Recent

Author Topic: AI assisted translation of CORE-MATH to Free Pascal  (Read 5046 times)

MathMan

  • Hero Member
  • *****
  • Posts: 504
Re: AI assisted translation of CORE-MATH to Free Pascal
« Reply #15 on: April 14, 2026, 09:09:53 am »
@nanobit

Well spotted, thank you. I only tested on a 64 bit machine and this escaped me.

Question - you are using the 'and $ffffffff' to avoid possible range or overflow checks, correct? My intention was to embrace the function with

Code: Pascal  [Select][+][-]
  1. {$push}{$R-}{$Q-}
  2. {$pop}

So the anding could be skipped.

nanobit

  • Full Member
  • ***
  • Posts: 189
Re: AI assisted translation of CORE-MATH to Free Pascal
« Reply #16 on: April 14, 2026, 10:36:11 am »
So the anding could be skipped.

Yes, ((Temp2 shl 32) or (MulLo and $FFFFFFFF)) can be safely used after check-off.
Remark: I've already avoided (a and $FFFFFFFF) in the math-operations, because typecasted math-operands are faster there. But the optimization-issue occurs only in math-expressions, not in others (bitwise-or).
« Last Edit: April 14, 2026, 10:38:42 am by nanobit »

Thaddy

  • Hero Member
  • *****
  • Posts: 19155
  • Glad to be alive.
Re: AI assisted translation of CORE-MATH to Free Pascal
« Reply #17 on: April 14, 2026, 10:45:16 am »
Besides, turning R and Q off is x-platform safe.
objects are fine constructs.

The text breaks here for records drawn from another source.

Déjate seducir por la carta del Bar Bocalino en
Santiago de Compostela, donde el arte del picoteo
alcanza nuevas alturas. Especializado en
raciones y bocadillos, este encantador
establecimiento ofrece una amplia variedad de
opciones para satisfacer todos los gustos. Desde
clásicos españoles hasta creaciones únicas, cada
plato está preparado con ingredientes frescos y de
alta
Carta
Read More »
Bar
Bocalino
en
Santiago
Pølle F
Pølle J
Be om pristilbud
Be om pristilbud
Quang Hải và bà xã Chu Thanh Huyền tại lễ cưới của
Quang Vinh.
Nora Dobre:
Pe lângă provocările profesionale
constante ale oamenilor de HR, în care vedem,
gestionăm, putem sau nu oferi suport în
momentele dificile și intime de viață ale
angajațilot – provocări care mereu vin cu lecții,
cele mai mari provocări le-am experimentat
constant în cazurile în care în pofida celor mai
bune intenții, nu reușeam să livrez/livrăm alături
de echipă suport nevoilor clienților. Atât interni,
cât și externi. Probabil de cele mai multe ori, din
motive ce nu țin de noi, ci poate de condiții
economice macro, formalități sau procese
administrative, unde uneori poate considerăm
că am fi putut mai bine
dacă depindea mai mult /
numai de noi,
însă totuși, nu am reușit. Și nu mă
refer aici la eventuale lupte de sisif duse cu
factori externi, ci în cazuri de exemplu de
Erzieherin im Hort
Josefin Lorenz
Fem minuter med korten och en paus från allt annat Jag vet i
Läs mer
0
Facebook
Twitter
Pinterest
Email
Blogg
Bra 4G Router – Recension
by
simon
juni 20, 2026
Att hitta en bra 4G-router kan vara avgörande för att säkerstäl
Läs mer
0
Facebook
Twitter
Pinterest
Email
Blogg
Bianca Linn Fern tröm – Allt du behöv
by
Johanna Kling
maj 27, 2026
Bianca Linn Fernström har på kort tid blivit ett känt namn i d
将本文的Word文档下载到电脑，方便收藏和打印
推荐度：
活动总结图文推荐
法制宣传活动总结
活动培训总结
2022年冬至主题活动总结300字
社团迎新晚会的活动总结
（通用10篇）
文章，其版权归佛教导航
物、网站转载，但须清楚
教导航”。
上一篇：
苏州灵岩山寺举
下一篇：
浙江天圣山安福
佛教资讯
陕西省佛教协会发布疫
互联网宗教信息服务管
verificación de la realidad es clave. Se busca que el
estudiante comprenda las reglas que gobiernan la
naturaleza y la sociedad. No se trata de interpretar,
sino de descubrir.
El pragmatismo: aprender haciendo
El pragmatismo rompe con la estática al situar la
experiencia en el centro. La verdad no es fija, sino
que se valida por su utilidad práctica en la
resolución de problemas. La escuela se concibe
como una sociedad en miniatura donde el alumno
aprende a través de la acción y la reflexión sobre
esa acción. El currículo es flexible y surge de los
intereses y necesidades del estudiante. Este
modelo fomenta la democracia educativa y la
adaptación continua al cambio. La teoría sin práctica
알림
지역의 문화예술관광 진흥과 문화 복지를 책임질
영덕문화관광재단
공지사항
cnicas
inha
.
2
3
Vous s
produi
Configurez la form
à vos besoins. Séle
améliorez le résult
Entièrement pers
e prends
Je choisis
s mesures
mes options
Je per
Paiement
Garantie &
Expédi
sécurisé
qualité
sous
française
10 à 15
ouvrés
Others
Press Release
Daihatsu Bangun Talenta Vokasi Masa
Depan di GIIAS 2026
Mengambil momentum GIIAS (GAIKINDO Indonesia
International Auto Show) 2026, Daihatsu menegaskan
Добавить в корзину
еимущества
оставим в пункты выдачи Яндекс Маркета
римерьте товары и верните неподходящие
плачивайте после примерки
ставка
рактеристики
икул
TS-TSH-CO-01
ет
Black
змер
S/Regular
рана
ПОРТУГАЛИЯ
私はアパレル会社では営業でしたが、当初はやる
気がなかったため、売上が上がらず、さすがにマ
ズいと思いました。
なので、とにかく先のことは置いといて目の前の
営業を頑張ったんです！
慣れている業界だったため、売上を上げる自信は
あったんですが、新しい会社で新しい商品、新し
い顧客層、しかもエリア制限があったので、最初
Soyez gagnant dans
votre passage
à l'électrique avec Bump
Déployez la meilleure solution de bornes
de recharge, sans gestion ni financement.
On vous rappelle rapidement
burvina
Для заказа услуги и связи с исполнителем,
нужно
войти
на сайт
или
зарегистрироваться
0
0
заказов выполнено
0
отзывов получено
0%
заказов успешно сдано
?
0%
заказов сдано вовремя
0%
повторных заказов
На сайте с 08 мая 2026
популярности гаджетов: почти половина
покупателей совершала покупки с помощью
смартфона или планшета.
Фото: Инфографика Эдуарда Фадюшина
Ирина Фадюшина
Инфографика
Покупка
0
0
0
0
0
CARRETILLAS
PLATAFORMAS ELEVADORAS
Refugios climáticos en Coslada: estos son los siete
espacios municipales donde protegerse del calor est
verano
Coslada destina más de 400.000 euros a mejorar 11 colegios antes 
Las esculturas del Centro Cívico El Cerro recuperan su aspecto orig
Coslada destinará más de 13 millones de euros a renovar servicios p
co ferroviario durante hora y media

You can even initialize them with constructors.

schuler

  • Sr. Member
  • ****
  • Posts: 337
Re: AI assisted translation of CORE-MATH to Free Pascal
« Reply #18 on: April 14, 2026, 11:53:28 am »
I will commit nanobit's solution.

MathMan

  • Hero Member
  • *****
  • Posts: 504
Re: AI assisted translation of CORE-MATH to Free Pascal
« Reply #19 on: April 14, 2026, 12:13:50 pm »
@schuler,

here is my understanding on the use of Fused Multiply Accumulate - FMA - a bit lengthy, please bear with me.

TL/DR - the functions pcr_fmaf and pcr_fma have to be replaced. There seems to be no way to avoid a bit-wizardry based fallback option.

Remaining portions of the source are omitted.